Did you know This week is National Apprenticeship Week?
This really got me thinking about where I started my career and how things have moved forward since then. Hopefully, this blog post will help a young person make a step towards learning a trade or a business owner to decide to take on an apprentice.
If I have learnt one thing in my career, it is that you are only as good as the people who teach you your trade.
How it all started
Although I started on a 2-year YTS course, this turned into a Time Served Apprenticeship, looking back on those days makes me feel really nostalgic about my humble beginnings. The engineering shop I learned to be a toolmaker in was filled with ancient machines all over 50 years old. Many of the machines were so old that electric motors had been retrofitted to them.
We had very little in the way of equipment, but I had a manager that would never turn down a job because we didn’t have the correct equipment to make something. I learnt that you could most likely solve every problem you come across if you think outside the box no matter what you have to hand.
In fact, last year, Ian Fellows invited me out for a meal. It was very humbling to be talking to the man who first put his trust in me. But most importantly, it gave me a chance to thank him. Had Ian not taken a risk on an argumentative, opinionated teenager in the mid-1980s, my career path may have been very different.
What I enjoyed about being an apprentice.
I learnt a lot during my apprenticeship
I also learnt how to take a joke gracefully, how to look busy when the boss walked past, and how important it was to build relationships and even friendships with my colleagues so I knew I could trust and rely on should the smelly stuff hit the fan.
Another thing I learnt was a very important life lesson and that was that “it is nice to be important, but it’s more important to be nice”.
I worked for MPI for around 20 years, and I have to say it was, without doubt, the best job I have ever had.
I was employed as a senior design engineer, but I never stopped learning. There was always a training course or a book or something that I could do to learn something else. I learnt about project management, cleanroom practices, materials. Every day is really is a school day.
My top six tips for apprentices
- Never be afraid to ask a question. It really is true the only stupid question is the one you don’t ask.
- Always listen to the skilled workers, they really do know best. You are welcome to disagree with them, but they will most likely prove you wrong.
- Learn to make a good cup of tea. Your colleagues will be thankful you remembered they like 3 sugars in the blue cup, and not too much milk.
- Don’t take yourself too seriously. There will be times when you do something silly or get caught out in a prank. Don’t worry about it; it happens to us all. Even me, I was caught out more than once. Learn to laugh it off. You will enjoy your apprenticeship much more.
- Be passionate about your chosen trade.
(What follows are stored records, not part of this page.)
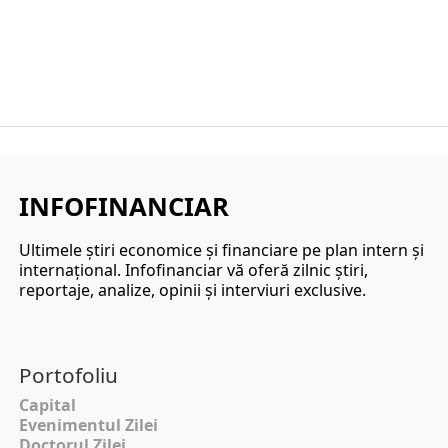
INFOFINANCIAR
Ultimele ştiri economice şi financiare pe plan intern şi
internaţional. Infofinanciar vă oferă zilnic ştiri,
reportaje, analize, opinii şi interviuri exclusive.
Portofoliu
Capital
Evenimentul Zilei
Doctorul Zilei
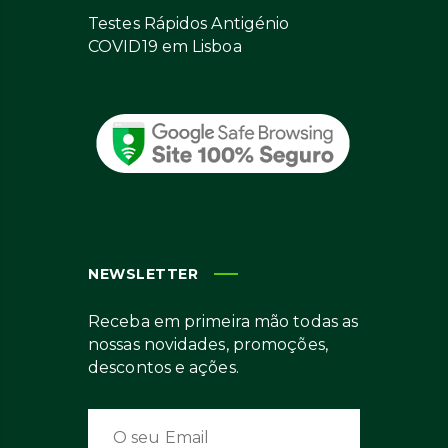
Testes Rápidos Antigénio
COVID19 em Lisboa
NEWSLETTER
Receba em primeira mão todas as
nossas novidades, promoções,
descontos e ações.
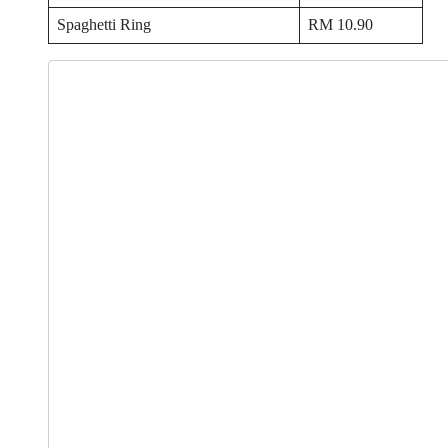
Spaghetti Ring
RM 10.90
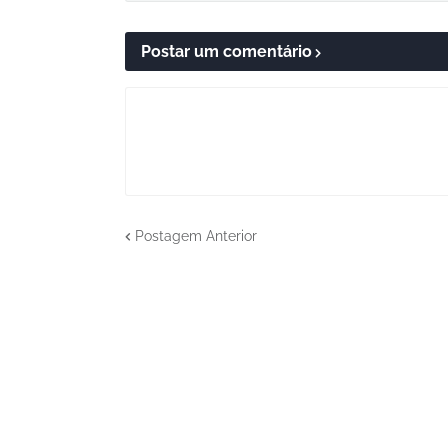
Postar um comentário
Postagem Anterior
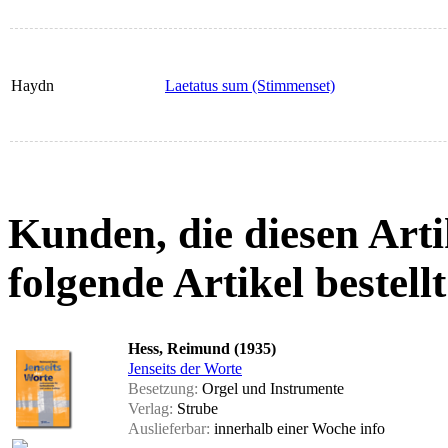
Haydn
Laetatus sum (Stimmenset)
Kunden, die diesen Arti
folgende Artikel bestellt
Hess, Reimund (1935)
Jenseits der Worte
Besetzung:
Orgel und Instrumente
Verlag:
Strube
Auslieferbar:
innerhalb einer Woche
info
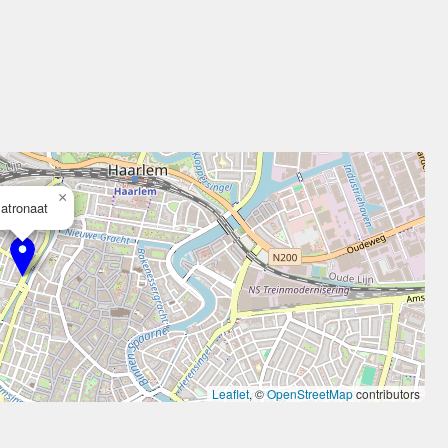
×
atronaat
Leaflet
, ©
OpenStreetMap
contributors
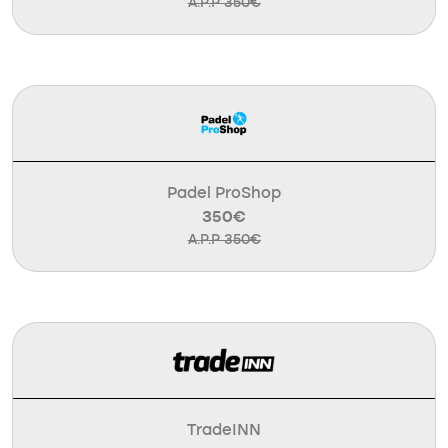
A.P.P 350€
Padel ProShop
350€
A.P.P 350€
TradeINN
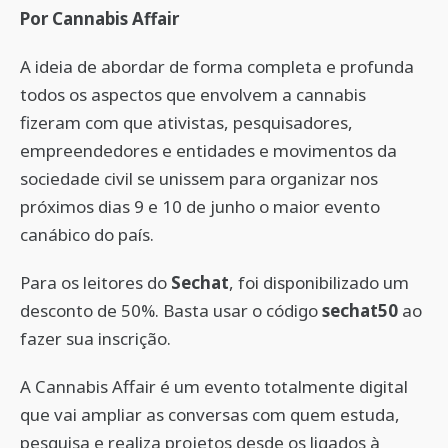
Por Cannabis Affair
A ideia de abordar de forma completa e profunda
todos os aspectos que envolvem a cannabis
fizeram com que ativistas, pesquisadores,
empreendedores e entidades e movimentos da
sociedade civil se unissem para organizar nos
próximos dias 9 e 10 de junho o maior evento
canábico do país.
Para os leitores do
Sechat
, foi disponibilizado um
desconto de 50%. Basta usar o código
sechat50
ao
fazer sua inscrição.
A Cannabis Affair é um evento totalmente digital
que vai ampliar as conversas com quem estuda,
pesquisa e realiza projetos desde os ligados à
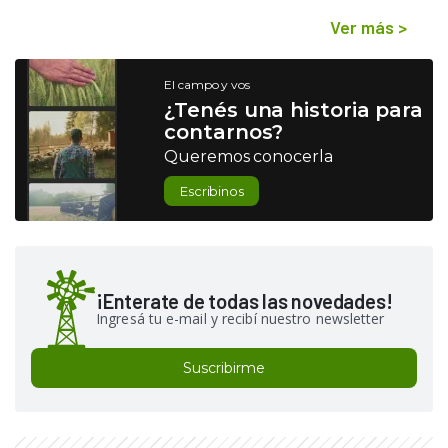
Ver más
>
El campo y vos
¿Tenés una historia para
contarnos?
Queremos conocerla
Escribinos
¡Enterate de todas las novedades!
Ingresá tu e-mail y recibí nuestro newsletter
Suscribirme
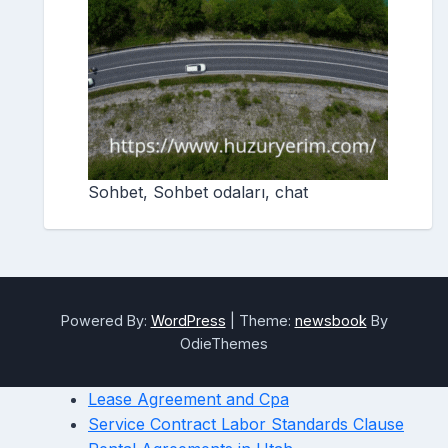
Sohbet, Sohbet odaları, chat
Powered By:
WordPress
|
Theme:
newsbook
By
OdieThemes
Lease Agreement and Cpa
Service Contract Labor Standards Clause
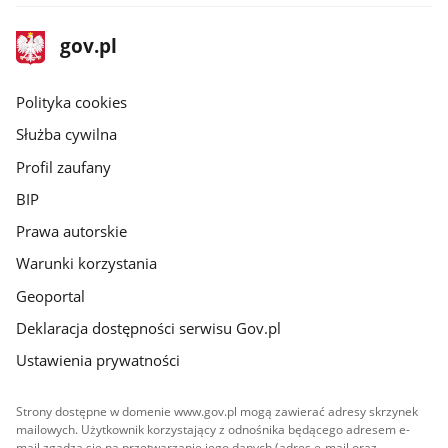
stopka
Strona
gov.pl
gov.pl
główna
gov.pl
Polityka cookies
Służba cywilna
Profil zaufany
BIP
Prawa autorskie
Warunki korzystania
Geoportal
Deklaracja dostępności serwisu Gov.pl
Ustawienia prywatności
Strony dostępne w domenie www.gov.pl mogą zawierać adresy skrzynek
mailowych. Użytkownik korzystający z odnośnika będącego adresem e-
mail zgadza się na przetwarzanie jego danych (adres e-mail oraz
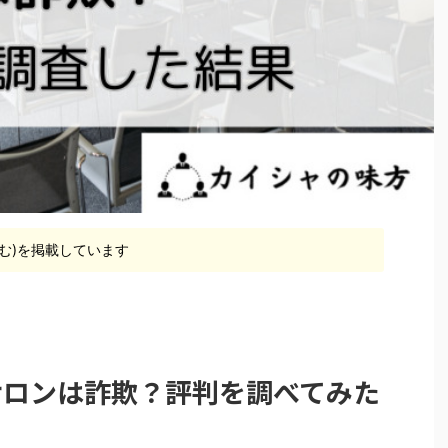
含む)を掲載しています
ンサロンは詐欺？評判を調べてみた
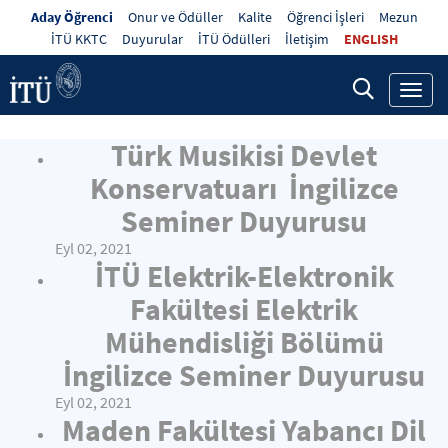
Aday Öğrenci
Onur ve Ödüller
Kalite
Öğrenci İşleri
Mezun
İTÜ KKTC
Duyurular
İTÜ Ödülleri
İletişim
ENGLISH
Toggl
navig
Türk Musikisi Devlet
Konservatuarı İngilizce
Seminer Duyurusu
Eyl 02, 2021
İTÜ Elektrik-Elektronik
Fakültesi Elektrik
Mühendisliği Bölümü
İngilizce Seminer Duyurusu
Eyl 02, 2021
Maden Fakültesi Yabancı Dil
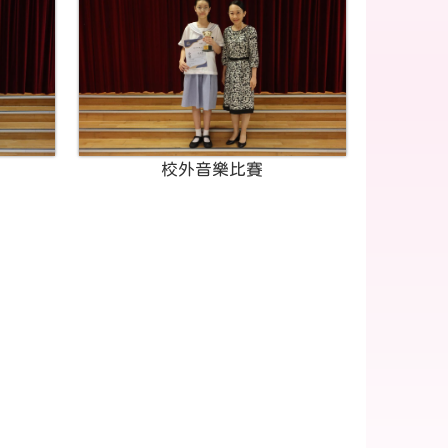
校外音樂比賽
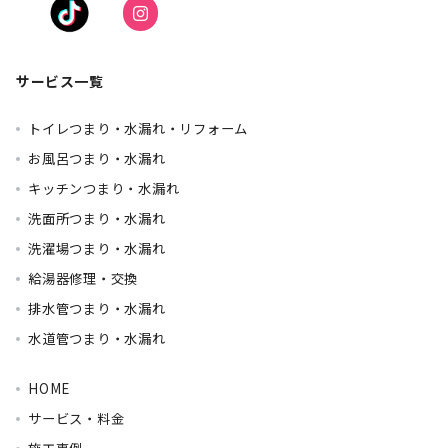
サービス一覧
トイレつまり・水漏れ・リフォーム
お風呂つまり・水漏れ
キッチンつまり・水漏れ
洗面所つまり・水漏れ
洗濯場つまり・水漏れ
給湯器修理・交換
排水管つまり・水漏れ
水道管つまり・水漏れ
HOME
サービス・料金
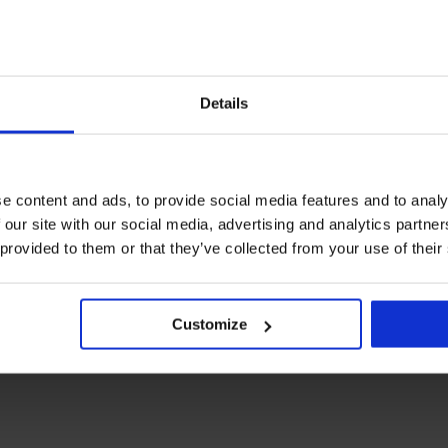
Details
rki
Najczęściej wybierane kolory
Rosme
Jadea
beżowy
czarny
biały
różowy
e content and ads, to provide social media features and to analy
 our site with our social media, advertising and analytics partn
 provided to them or that they’ve collected from your use of their
Customize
Even if it’s just a little bit passionate, you will have a burning desire to learn, and you will soak up more knowledge than you think is possible.
- Enjoy your apprenticeship. You will look back on it in years to come and realise just how important a time it was in your life and your career, it really does help to shape your future.
One more thing. To quote Ray Wadey, “be careful who you step over on the way up, you may need their help should you ever fall down”.